Responding to the minister's statement, Padraig Walshe, President of the Irish Farmers Association (IFA), said he had no disagreement with her stark assessment of the damage to Ireland's farm and food industry posed by WTO negotiations.
Meanwhile Fine Gael MEP Mairéad McGuinness said she is "concerned about the mounting anger among farmers" ahead of the Lisbon Treaty referendum on June 12th. She urged the government to come out very strongly and say it will use its veto on World Trade Talks.
But Education Minister Mary Hanafin said that "the [Irish] government knows that farmers have genuine concerns about what is being proposed at the talks". But she insisted that it was "too early to use the Irish veto". She stated that it was about getting an agreement that is balanced both within agriculture and between trade and agriculture.
Well, she would know, of course... But what she does know - as a former Fianna Fail treasurer and a woman born in Tipperary - is how to hoodwink and pay off the farmers, as FF has done it so successfully in the run-up to previous referenda.
It will be interesting to see if Ireland's farmers are this time wise and forward-looking, and actually mean what they say. In that case they would have to vote NO in the referendum, and that might well defeat it.

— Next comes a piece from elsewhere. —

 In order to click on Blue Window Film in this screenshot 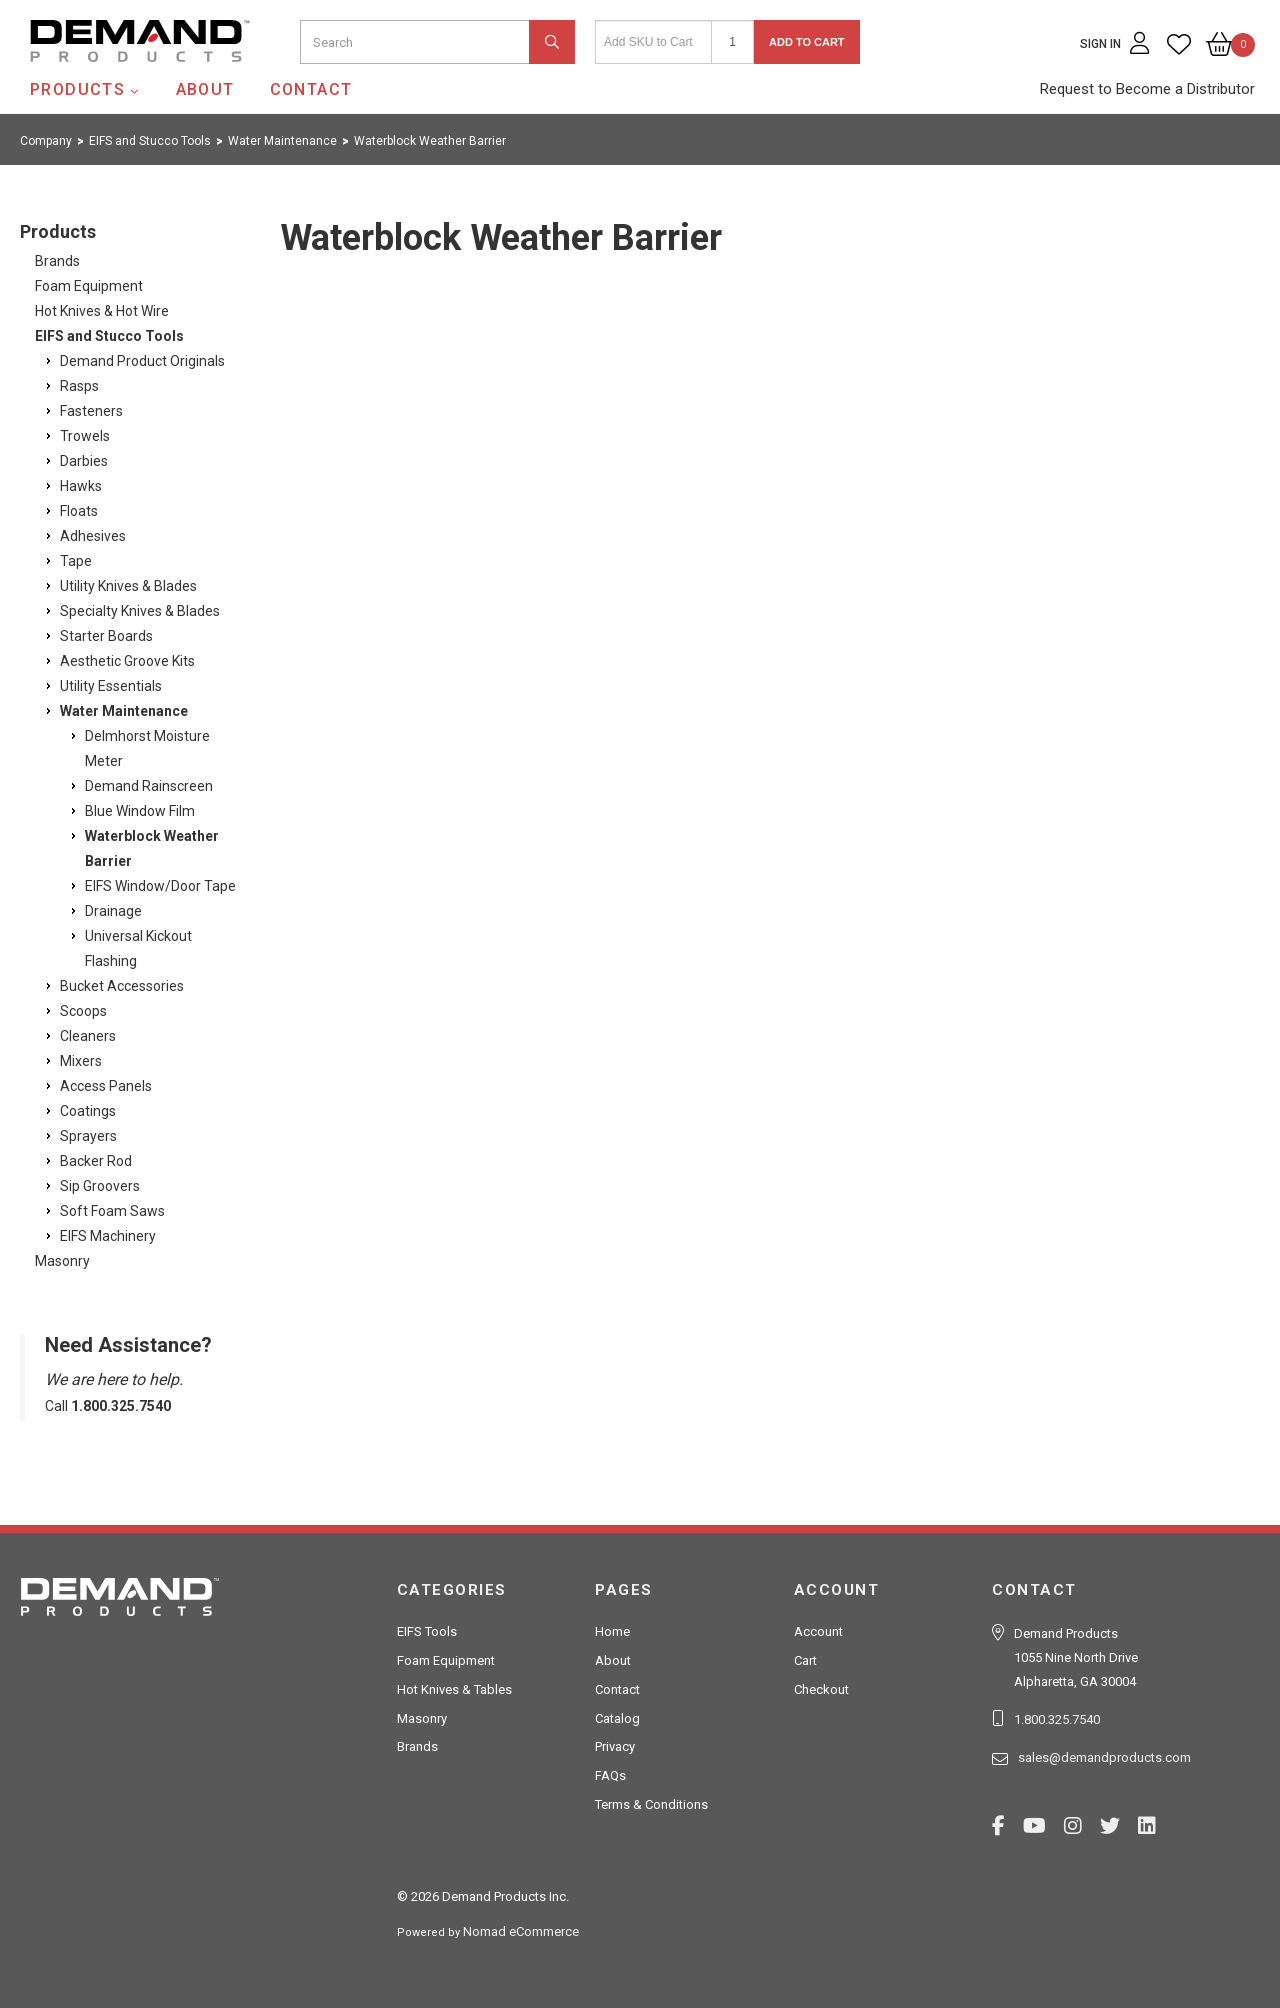 , I will do `click(140, 811)`.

Or are Irish farmers still more after the quick buck made now than after a solid income over many years? In two months we will know.
On Thursday more than 10,000 farmers had taken part in a demonstration in Dublin, protesting against current European proposals in negotiations on world trade. Farmers from all parts of the country came to the march, and original turnout expectations were well exceeded.

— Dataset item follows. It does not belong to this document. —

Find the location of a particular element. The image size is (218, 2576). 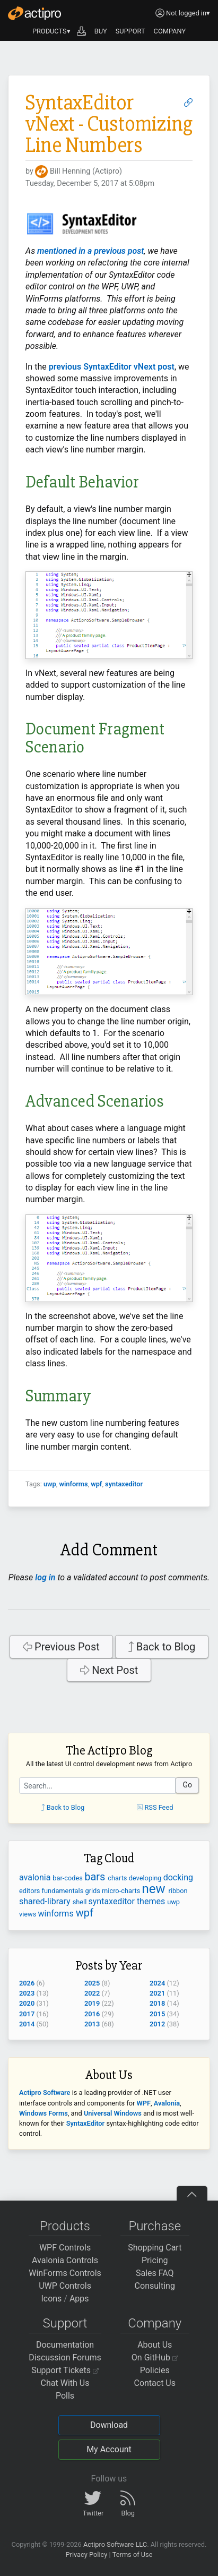 winforms is located at coordinates (73, 1484).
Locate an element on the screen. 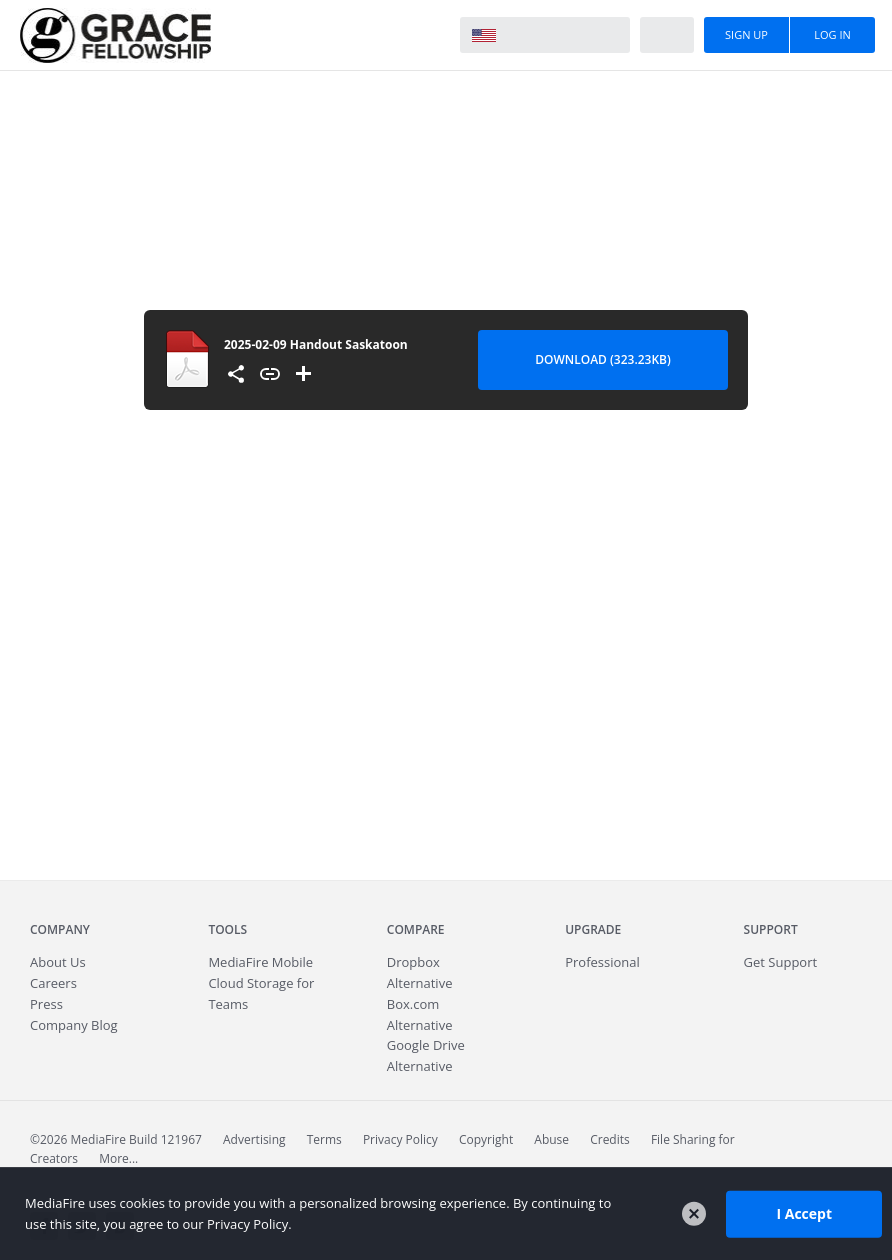 The image size is (892, 1260). Company Blog is located at coordinates (74, 1025).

The farmers gathered at Leinster House and marched to Dublin Castle, where European Commission President Jose Manuel Barosso was addressing the National Forum on Europe.
Farmers are unhappy about the stance EU Trade Commissioner Peter Mandelson is taking in the current negotiations on world trade. They say that the beef and dairy sector could be virtually wiped out.
IFA President Padraig Walshe said the current proposals to cut import tariffs will have an impact on how farmers vote in the Lisbon Treaty referendum. He warned that farmers would not support a European Commission that sells out their industry.
The European Commission's Director General for Trade, the Irishman David O'Sullivan, defended the proposals, saying that if implemented, the deal would take effect over a number of years.
EU Commission President Jose Manuel Barosso stated that a deal at the Word Trade Organisation talks would be in Ireland's interest, but did not say in which way. He said getting a deal sooner rather than later would guarantee the reform of the Common Agriculture Policy (CAP) agreed four years ago. But he warned that delaying the deal could mean that a review of the CAP starting in the autumn could result in a less favourable outcome for farmers.
Farmers are angry over the stance being taken by EU Trade Commissioner Peter Mandelson in the current round of negotiations to liberalise the rules on world trade. They say Ireland's livestock industry would be decimated, and there would be cuts in the dairy, grain and other sectors. This could result in 50,000 rural jobs being lost and 100,000 cattle farmers being made redundant.